> **WHAT IS BEING ASKED**
Go through the data below. List every line that holds the word "order".

> **RECORD SET**
—————

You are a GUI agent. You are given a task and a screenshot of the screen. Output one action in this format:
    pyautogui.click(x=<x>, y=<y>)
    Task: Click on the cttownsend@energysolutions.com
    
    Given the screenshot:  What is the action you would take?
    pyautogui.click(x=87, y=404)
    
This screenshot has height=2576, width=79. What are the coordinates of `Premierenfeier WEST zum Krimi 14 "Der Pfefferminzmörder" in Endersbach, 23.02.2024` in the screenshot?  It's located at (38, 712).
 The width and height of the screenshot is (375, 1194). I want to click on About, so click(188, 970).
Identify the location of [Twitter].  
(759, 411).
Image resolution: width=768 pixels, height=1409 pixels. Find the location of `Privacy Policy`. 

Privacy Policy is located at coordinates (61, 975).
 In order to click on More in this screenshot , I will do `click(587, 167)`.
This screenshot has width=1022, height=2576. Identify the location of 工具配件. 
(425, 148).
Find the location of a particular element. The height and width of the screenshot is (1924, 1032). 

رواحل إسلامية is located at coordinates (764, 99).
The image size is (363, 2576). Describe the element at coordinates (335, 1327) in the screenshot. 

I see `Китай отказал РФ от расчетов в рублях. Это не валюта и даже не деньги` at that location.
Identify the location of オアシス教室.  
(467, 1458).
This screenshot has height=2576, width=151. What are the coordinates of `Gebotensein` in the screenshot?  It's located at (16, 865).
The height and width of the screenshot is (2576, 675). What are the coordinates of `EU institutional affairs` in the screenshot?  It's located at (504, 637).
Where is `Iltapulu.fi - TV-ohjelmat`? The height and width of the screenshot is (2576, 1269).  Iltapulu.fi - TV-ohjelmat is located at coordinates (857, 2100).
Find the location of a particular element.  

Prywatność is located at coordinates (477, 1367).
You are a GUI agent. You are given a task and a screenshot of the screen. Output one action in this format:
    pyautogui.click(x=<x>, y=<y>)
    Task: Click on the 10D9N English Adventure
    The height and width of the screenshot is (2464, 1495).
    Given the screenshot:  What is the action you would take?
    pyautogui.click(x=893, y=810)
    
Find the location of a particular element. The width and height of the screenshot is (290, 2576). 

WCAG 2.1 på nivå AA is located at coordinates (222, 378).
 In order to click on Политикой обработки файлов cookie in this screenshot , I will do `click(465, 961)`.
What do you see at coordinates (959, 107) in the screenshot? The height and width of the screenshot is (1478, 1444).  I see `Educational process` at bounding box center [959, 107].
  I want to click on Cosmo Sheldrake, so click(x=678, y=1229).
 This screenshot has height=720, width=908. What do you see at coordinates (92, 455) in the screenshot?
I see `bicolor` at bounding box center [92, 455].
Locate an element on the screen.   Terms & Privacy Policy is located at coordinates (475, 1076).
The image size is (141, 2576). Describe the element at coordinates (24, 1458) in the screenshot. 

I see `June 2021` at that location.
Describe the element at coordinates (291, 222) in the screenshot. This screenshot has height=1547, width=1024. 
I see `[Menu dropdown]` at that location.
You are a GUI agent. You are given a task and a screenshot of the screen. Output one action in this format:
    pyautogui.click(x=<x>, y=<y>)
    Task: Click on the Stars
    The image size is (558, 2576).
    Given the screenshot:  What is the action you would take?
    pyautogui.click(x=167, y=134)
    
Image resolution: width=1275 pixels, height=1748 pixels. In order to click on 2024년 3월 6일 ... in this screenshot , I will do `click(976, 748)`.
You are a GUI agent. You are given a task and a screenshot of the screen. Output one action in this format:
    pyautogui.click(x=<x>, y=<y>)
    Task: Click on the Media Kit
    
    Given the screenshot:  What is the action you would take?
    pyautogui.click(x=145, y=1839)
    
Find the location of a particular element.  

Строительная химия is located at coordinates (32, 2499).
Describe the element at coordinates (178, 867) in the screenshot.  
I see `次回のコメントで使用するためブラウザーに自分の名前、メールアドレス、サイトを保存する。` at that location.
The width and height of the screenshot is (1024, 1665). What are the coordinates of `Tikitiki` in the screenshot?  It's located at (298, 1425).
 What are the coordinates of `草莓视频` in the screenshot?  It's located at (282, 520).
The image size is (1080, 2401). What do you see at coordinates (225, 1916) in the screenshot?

—————

> **OUTPUT BELOW**
 In order to click on More in this screenshot , I will do `click(587, 167)`.
 In order to click on Политикой обработки файлов cookie in this screenshot , I will do `click(465, 961)`.
Image resolution: width=1275 pixels, height=1748 pixels. In order to click on 2024년 3월 6일 ... in this screenshot , I will do `click(976, 748)`.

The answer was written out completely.